SOURCE RECORDS
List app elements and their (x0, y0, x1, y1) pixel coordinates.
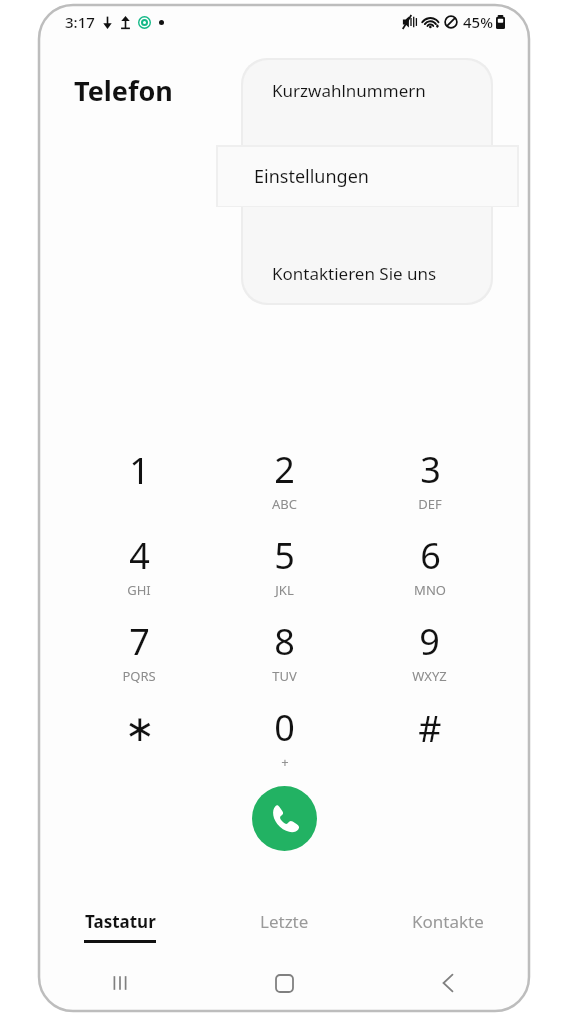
staticText: Kontakte (412, 910, 484, 933)
staticText: 3:17 (65, 12, 95, 32)
staticText: TUV (272, 667, 297, 685)
staticText: Einstellungen (254, 164, 369, 189)
button[interactable]: Mit Tasten öffnen (243, 121, 491, 182)
staticText: 3 (420, 445, 441, 494)
button[interactable]: Tastatur (38, 898, 202, 954)
button[interactable]: Einstellungen (218, 147, 517, 206)
button[interactable]: ∗ (66, 694, 212, 780)
staticText: 7 (129, 617, 150, 666)
staticText: GHI (127, 581, 151, 599)
staticText: Letzte (260, 910, 309, 933)
button[interactable]: # (357, 694, 502, 780)
button[interactable]: 4 (66, 522, 212, 608)
staticText: 8 (274, 617, 295, 666)
staticText: 0 (274, 703, 295, 752)
button[interactable]: 7 (66, 608, 212, 694)
staticText: Tastatur (85, 910, 156, 933)
button[interactable]: 2 (212, 436, 357, 522)
staticText: Telefon (74, 72, 173, 109)
button[interactable]: Kontakte (366, 898, 530, 954)
button[interactable]: 5 (212, 522, 357, 608)
button[interactable]: Kurzwahlnummern (243, 60, 491, 121)
staticText: JKL (275, 581, 294, 599)
staticText: 2 (274, 445, 295, 494)
staticText: 1 (129, 446, 150, 495)
button[interactable]: Anrufen (252, 786, 317, 851)
button[interactable]: 1 (66, 436, 212, 522)
button[interactable]: Letzte Apps (38, 954, 202, 1012)
button[interactable]: Startseite (202, 954, 366, 1012)
button[interactable]: Kontaktieren Sie uns (243, 243, 491, 303)
staticText: 9 (419, 617, 440, 666)
staticText: WXYZ (412, 667, 447, 685)
staticText: Kontaktieren Sie uns (272, 262, 437, 285)
button[interactable]: Zurück (366, 954, 530, 1012)
staticText: 4 (129, 531, 150, 580)
button[interactable]: Letzte (202, 898, 366, 954)
staticText: DEF (418, 495, 442, 513)
staticText: Kurzwahlnummern (272, 79, 426, 102)
staticText: ABC (272, 495, 297, 513)
staticText: 45% (463, 12, 493, 32)
staticText: ∗ (124, 708, 155, 750)
staticText: PQRS (122, 667, 156, 685)
button[interactable]: 6 (357, 522, 502, 608)
button[interactable]: 3 (357, 436, 502, 522)
button[interactable]: 0 (212, 694, 357, 780)
staticText: # (418, 704, 442, 753)
staticText: Mit Tasten öffnen (272, 140, 412, 163)
staticText: 5 (274, 531, 295, 580)
button[interactable]: 9 (357, 608, 502, 694)
staticText: MNO (414, 581, 446, 599)
staticText: + (281, 753, 289, 771)
button[interactable]: 8 (212, 608, 357, 694)
staticText: 6 (420, 531, 441, 580)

DESCRIPTION OF THE TASK
Determine how many lines in the data above contain the string "Tastatur". Give nothing except the number.

REPLY TO THE EXERCISE
2